(Transcribed page contents)
-- Opening Marker --

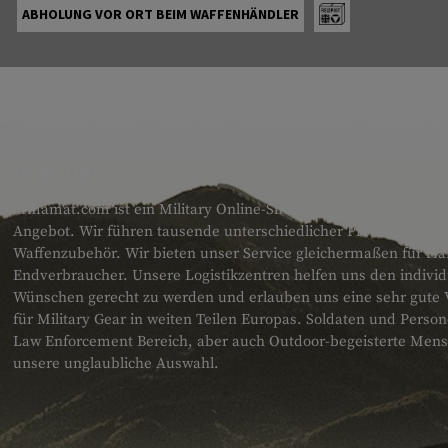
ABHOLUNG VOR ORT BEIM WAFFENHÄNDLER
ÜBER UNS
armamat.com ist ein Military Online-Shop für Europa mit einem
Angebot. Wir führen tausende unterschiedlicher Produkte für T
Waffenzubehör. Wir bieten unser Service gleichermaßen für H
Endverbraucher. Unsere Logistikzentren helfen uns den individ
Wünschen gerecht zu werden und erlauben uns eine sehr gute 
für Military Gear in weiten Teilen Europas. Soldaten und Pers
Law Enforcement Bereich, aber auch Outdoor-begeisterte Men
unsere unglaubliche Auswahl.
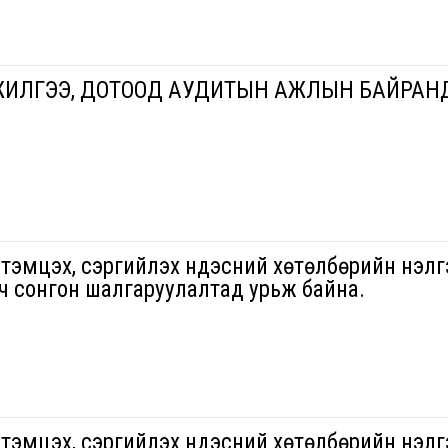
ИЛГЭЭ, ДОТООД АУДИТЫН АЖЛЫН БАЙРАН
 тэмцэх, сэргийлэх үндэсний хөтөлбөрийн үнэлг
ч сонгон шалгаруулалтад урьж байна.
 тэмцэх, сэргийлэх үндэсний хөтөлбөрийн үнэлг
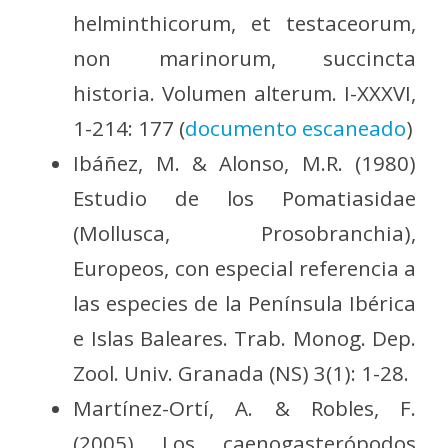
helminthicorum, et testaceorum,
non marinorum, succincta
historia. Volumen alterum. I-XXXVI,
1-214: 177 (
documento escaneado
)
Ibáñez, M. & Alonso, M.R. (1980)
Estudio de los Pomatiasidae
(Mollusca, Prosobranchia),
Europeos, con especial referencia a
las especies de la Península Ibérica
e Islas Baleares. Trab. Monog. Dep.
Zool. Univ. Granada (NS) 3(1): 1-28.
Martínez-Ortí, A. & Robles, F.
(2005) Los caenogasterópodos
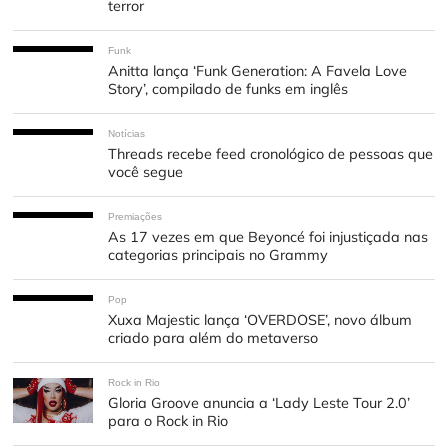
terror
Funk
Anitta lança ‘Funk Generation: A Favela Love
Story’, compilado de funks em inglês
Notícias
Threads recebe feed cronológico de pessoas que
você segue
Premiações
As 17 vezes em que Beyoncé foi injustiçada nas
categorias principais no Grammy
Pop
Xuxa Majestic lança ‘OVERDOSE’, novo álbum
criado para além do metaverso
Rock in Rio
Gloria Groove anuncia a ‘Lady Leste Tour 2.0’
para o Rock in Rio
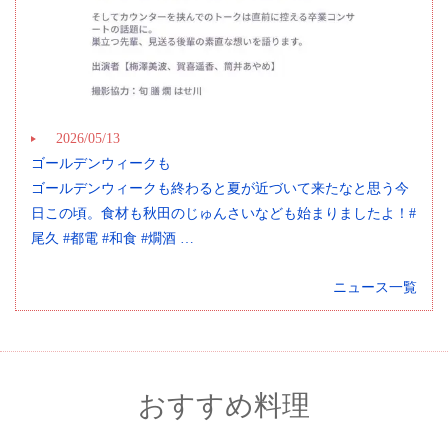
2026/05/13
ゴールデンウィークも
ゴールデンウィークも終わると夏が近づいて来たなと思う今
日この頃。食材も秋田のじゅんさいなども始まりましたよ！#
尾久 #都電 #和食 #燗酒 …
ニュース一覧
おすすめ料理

-- Closing Marker --

_What is expected_: Search the entries for the word "Military" and pick out every line that holds it.

_Written response_:
armamat.com ist ein Military Online-Shop für Europa mit einem
für Military Gear in weiten Teilen Europas. Soldaten und Pers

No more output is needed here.